# Prompt
Reproduce precisely the lines of the listing below, starting with the line that contains "estat l'encarregat d" and stopping after the line that contains "de 42,5 metres"; include nothing else.

# Information supplied

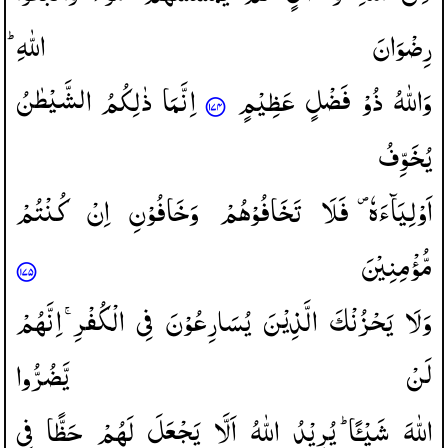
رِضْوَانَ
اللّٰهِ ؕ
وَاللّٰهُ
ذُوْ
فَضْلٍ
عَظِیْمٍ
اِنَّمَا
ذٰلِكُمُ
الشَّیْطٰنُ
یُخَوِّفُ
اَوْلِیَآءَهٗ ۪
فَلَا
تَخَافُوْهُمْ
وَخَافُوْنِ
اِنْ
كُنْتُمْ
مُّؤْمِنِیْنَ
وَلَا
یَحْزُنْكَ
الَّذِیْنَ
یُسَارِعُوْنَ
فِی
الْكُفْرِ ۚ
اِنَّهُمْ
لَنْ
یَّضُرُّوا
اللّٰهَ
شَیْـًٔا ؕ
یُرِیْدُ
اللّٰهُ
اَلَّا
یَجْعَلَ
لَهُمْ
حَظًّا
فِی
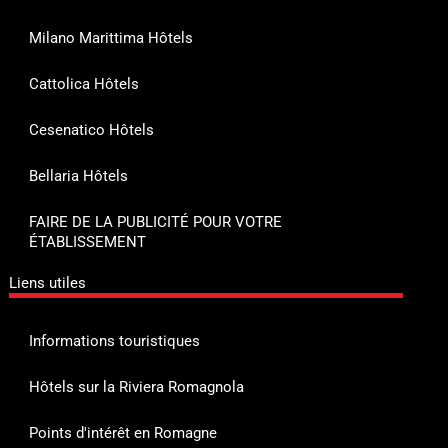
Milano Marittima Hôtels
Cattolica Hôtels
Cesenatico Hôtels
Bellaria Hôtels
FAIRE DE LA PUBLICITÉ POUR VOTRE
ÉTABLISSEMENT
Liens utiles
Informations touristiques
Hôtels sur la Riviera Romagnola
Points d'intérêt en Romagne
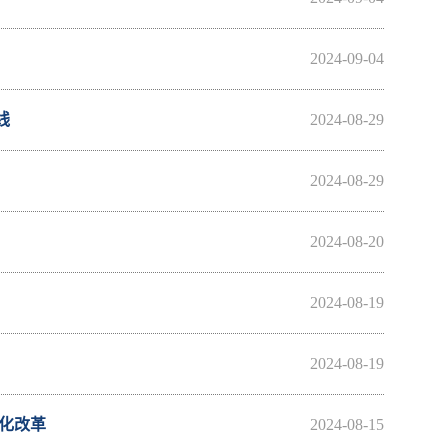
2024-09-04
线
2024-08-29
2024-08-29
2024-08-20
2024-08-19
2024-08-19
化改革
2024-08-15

* * *

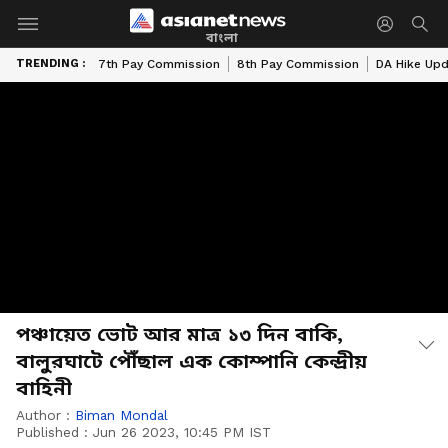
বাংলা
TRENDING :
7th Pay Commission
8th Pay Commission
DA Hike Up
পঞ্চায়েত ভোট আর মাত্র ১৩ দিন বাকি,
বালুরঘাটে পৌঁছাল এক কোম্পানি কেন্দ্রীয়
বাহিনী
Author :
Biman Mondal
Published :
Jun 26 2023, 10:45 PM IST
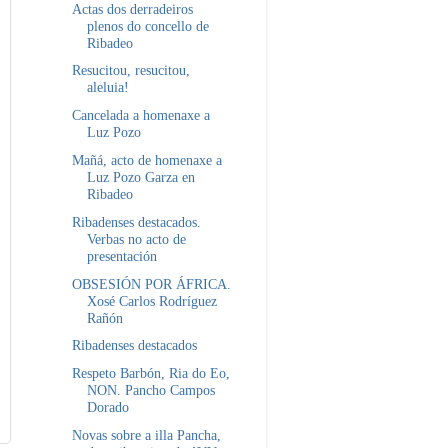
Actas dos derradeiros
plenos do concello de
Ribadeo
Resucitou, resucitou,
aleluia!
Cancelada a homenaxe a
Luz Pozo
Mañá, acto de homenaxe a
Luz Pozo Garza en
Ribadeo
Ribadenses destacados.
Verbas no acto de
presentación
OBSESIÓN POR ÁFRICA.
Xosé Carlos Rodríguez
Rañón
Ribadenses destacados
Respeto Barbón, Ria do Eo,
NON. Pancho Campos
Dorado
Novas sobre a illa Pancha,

---

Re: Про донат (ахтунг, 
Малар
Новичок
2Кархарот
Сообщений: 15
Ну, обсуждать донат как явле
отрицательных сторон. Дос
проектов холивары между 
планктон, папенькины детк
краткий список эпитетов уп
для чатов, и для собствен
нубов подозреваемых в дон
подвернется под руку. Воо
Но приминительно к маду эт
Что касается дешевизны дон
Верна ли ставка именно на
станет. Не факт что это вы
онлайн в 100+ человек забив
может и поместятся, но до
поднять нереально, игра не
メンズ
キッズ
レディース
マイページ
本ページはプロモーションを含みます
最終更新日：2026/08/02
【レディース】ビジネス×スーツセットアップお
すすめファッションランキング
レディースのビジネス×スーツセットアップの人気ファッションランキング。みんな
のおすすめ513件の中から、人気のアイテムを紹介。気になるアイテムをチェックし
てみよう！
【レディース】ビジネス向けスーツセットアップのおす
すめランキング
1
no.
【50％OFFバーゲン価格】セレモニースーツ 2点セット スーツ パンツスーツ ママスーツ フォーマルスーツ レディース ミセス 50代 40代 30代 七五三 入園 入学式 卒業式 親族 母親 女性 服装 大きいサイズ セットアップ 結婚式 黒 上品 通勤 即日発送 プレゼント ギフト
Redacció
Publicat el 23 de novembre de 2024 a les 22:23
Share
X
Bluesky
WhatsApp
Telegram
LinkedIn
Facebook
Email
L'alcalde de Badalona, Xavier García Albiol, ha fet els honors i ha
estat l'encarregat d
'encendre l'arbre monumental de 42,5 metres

# Reply
estat l'encarregat d
'encendre l'arbre monumental de 42,5 metres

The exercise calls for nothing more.